In odpowiedz…please respond (with Smotrich and Stephanie Rowden), a quiet courtyard became a place to stop, contemplate, and converse about the celebration of Jewish heritage at Krakow's annual Jewish Cultural Festival. Run and largely attended by non-Jews, the festival elicits a range of sentiments that swirl beneath its entertaining exterior. The aim of this participatory, site-specific installation was to make these sentiments collectively, bilingually visible, enabling them to inform and challenge. Alongside celebratory proclamations, some expressed anger at "kitsch" and "appropriation," or simply voiced a sense of unfathomable loss. But a prominent Polish Jew wrote, "This place, at this moment . . . is the only place in Poland where being a Jew I feel like a host. This is a Jewish place more authentic than any other in Poland."

I am further exploring such curatorial approaches in my teaching. In a seminar, "Curating Difficult Knowledge: Engaging with the Aftermath of Violence through Public Displays, Memorials, and Sites of Conscience," I asked students to "re-curate" a video of Holocaust survivor testimony in a way that would highlight how its meaning is made, both internally (by the narrator and interviewer) and when subsequent viewers bring their own experiences and questions to it.

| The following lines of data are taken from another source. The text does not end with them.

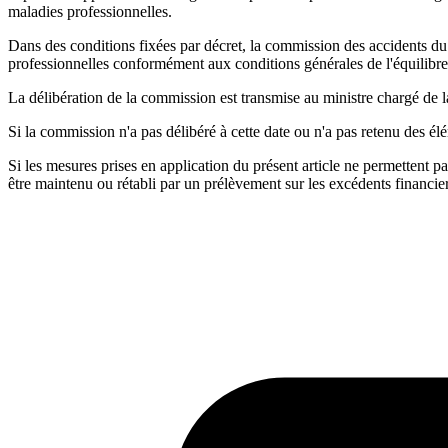
maladies professionnelles.
Dans des conditions fixées par décret, la commission des accidents du t
professionnelles conformément aux conditions générales de l'équilibre 
La délibération de la commission est transmise au ministre chargé de l
Si la commission n'a pas délibéré à cette date ou n'a pas retenu des él
Si les mesures prises en application du présent article ne permettent pas
être maintenu ou rétabli par un prélèvement sur les excédents financier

I tried to trouble too-easy assertions of empathy and identification, and assumptions about the transmissibility of experience.

One group, picking up on the refrain that the survivor "felt safer in the forest," cut and transported tree stumps gathered from the Quebec woods for visitors to sit on as we listened to selections from the testimony. The result was the creation of a space that provoked multisensory contemplation and an intimate, social experience of listening that nevertheless highlighted our distance as witnesses.

Another group engaged visitors in a facilitated interaction with a miniature landscape, asking them to advance the story by making choices and manipulating objects. The participants were obliged at times to identify with perpetrators or bystanders rather than victims, and to reflect on how their small actions were caught up in much larger, ambivalent processes. The participatory curation also evoked questions of what memory becomes in our hands, behind glass, under our control. One student's choice to move a wooden dreidl "back in time" from the ghetto into an intact, prewar Jewish neighborhood was a surprisingly moving gesture. As the student later reflected, this effort to reverse the hellish historical process and restore the ritual object to a time of more "wholeness" perhaps also honored the survivor's wish, expressed in her testimony, that Jewish tradition continue to be remembered and enacted. Such experiments suggest new ways that activation of the past might enliven the present.

I continue to expand on these projects and am encouraging others to do related work in a new research center CEREV (Centre for Ethnographic Research and Exhibition in the Aftermath of Violence) we are constructing at Concordia University. A key component of the center is a digital "exhibition lab" for which I have planned a program of "research curation," exploring how humanistic scholarship and qualitative data on social experience can be mined, reframed, and re-circulated via unconventional pathways to educate and to stimulate difficult, important conversations about histories of violence.

With these resources, I hope to open spaces for new scholarly and public understandings of the aftermath of mass violence. Both ethnography and curatorial practice can be productively reconsidered in light of the particular risks and challenges of such "difficult knowledge." Project-based, interdisciplinary collaboration across the arts, humanities, social science, and new media offers new possibilities for innovative, productive curation of the cultural legacies of social suffering.